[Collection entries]
★ ★ ★ ★ ★ ★ ★

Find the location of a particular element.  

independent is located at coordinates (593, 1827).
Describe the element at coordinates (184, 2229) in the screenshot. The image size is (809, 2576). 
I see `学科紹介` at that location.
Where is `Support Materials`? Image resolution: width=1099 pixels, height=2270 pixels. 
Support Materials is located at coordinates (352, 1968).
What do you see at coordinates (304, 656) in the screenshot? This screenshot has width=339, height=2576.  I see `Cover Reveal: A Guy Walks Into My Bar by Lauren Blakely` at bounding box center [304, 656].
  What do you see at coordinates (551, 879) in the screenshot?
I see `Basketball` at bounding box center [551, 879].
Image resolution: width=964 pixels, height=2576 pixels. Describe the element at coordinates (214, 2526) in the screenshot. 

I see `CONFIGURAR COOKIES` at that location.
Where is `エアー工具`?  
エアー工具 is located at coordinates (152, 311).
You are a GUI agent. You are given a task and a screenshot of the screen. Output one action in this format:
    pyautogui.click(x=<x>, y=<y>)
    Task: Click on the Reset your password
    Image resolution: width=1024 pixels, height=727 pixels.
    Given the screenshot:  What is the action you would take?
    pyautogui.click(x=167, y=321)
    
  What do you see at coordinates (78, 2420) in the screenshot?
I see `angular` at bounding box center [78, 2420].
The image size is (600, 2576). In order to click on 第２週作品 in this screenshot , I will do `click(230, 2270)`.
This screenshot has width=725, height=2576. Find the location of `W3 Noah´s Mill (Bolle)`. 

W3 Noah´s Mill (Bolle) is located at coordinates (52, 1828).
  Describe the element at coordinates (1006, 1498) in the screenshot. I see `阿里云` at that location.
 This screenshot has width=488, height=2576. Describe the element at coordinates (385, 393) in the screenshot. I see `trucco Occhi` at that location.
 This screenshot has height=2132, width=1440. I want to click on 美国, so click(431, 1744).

★ ★ ★ ★ ★ ★ ★

Task to complete: Reproduce the records above line by line, without any change, up to and including the line that holds "The image size is (600, 2576).".

Solution to the exercise:
Find the location of a particular element.  

independent is located at coordinates (593, 1827).
Describe the element at coordinates (184, 2229) in the screenshot. The image size is (809, 2576). 
I see `学科紹介` at that location.
Where is `Support Materials`? Image resolution: width=1099 pixels, height=2270 pixels. 
Support Materials is located at coordinates (352, 1968).
What do you see at coordinates (304, 656) in the screenshot? This screenshot has width=339, height=2576.  I see `Cover Reveal: A Guy Walks Into My Bar by Lauren Blakely` at bounding box center [304, 656].
  What do you see at coordinates (551, 879) in the screenshot?
I see `Basketball` at bounding box center [551, 879].
Image resolution: width=964 pixels, height=2576 pixels. Describe the element at coordinates (214, 2526) in the screenshot. 

I see `CONFIGURAR COOKIES` at that location.
Where is `エアー工具`?  
エアー工具 is located at coordinates (152, 311).
You are a GUI agent. You are given a task and a screenshot of the screen. Output one action in this format:
    pyautogui.click(x=<x>, y=<y>)
    Task: Click on the Reset your password
    Image resolution: width=1024 pixels, height=727 pixels.
    Given the screenshot:  What is the action you would take?
    pyautogui.click(x=167, y=321)
    
  What do you see at coordinates (78, 2420) in the screenshot?
I see `angular` at bounding box center [78, 2420].
The image size is (600, 2576). In order to click on 第２週作品 in this screenshot , I will do `click(230, 2270)`.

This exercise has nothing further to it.